Work order: Copy out the listing that follows, exact in every word, and skip the images.
== Entries shown ==
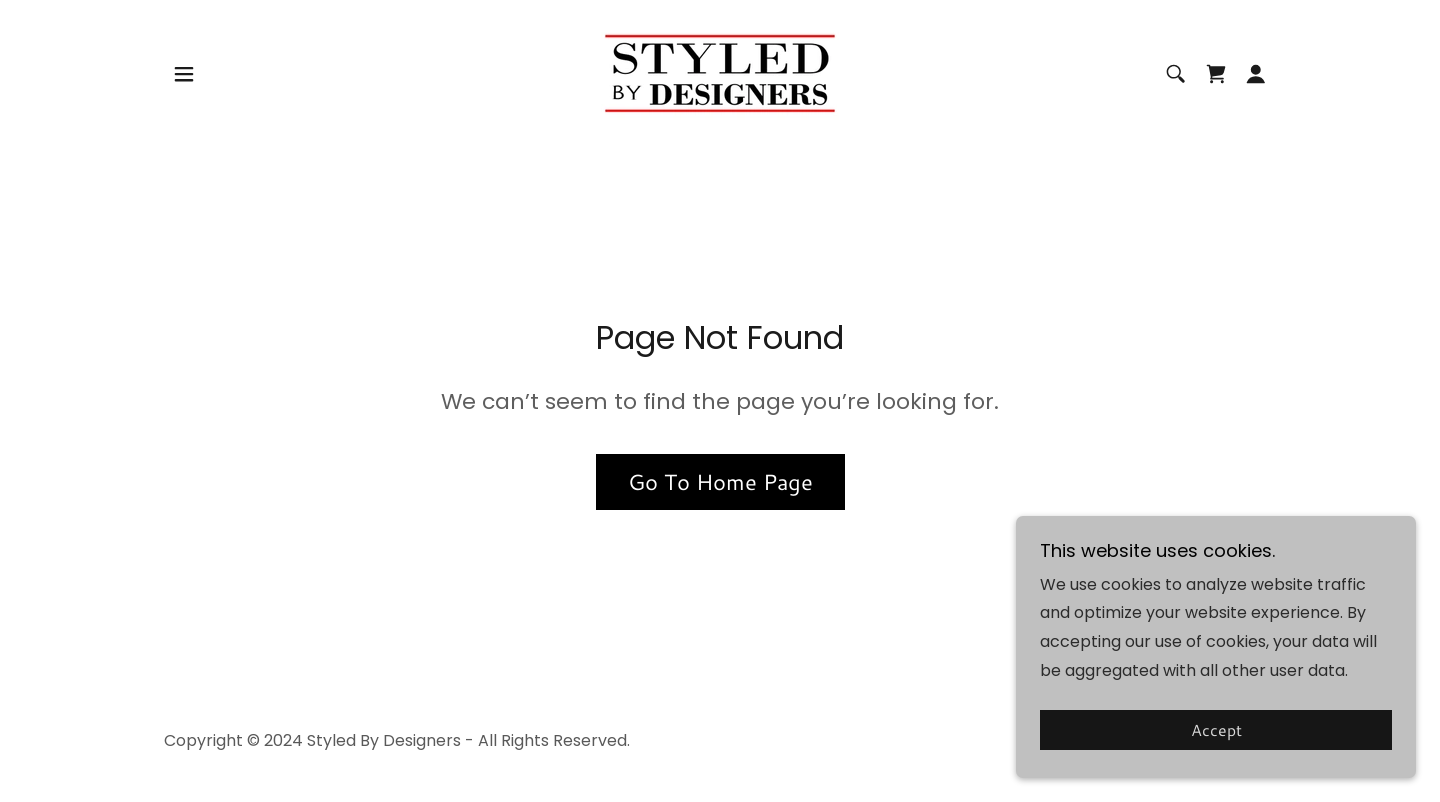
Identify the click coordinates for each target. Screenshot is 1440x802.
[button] (184, 74)
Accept (1216, 730)
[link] (720, 72)
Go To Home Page (720, 481)
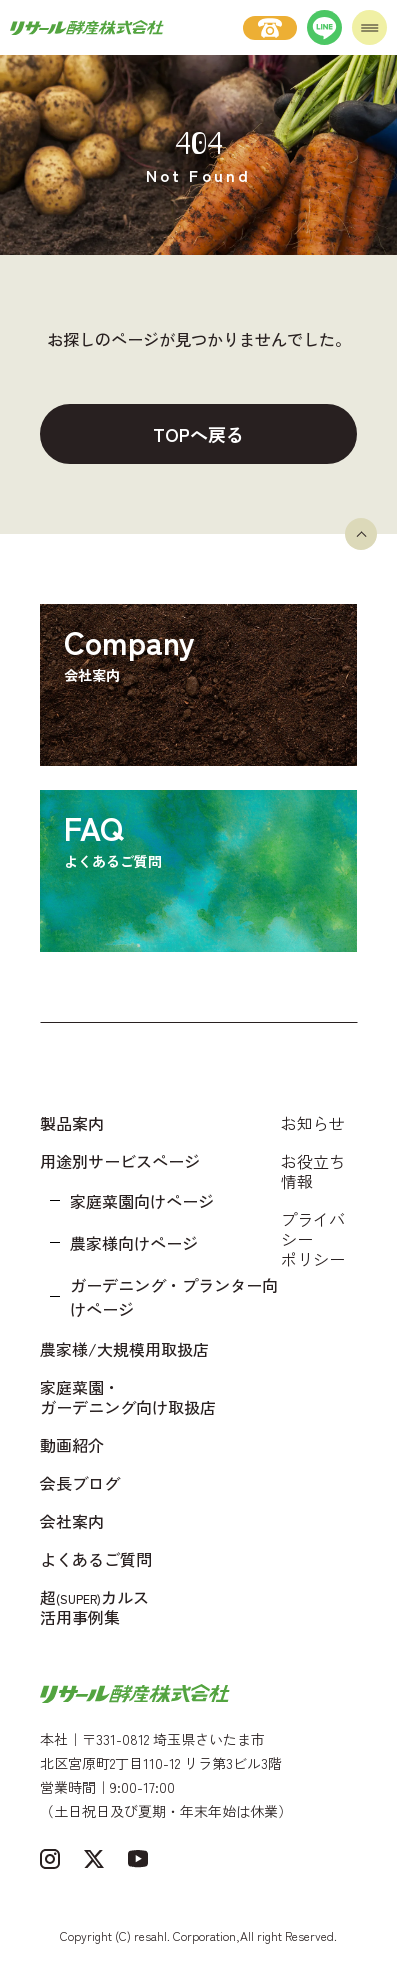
===
Result for this exercise:
Identify the click coordinates for each target. Screenshot is 1440x802.
[button] (184, 74)
Accept (1216, 730)
[link] (720, 72)
Go To Home Page (720, 481)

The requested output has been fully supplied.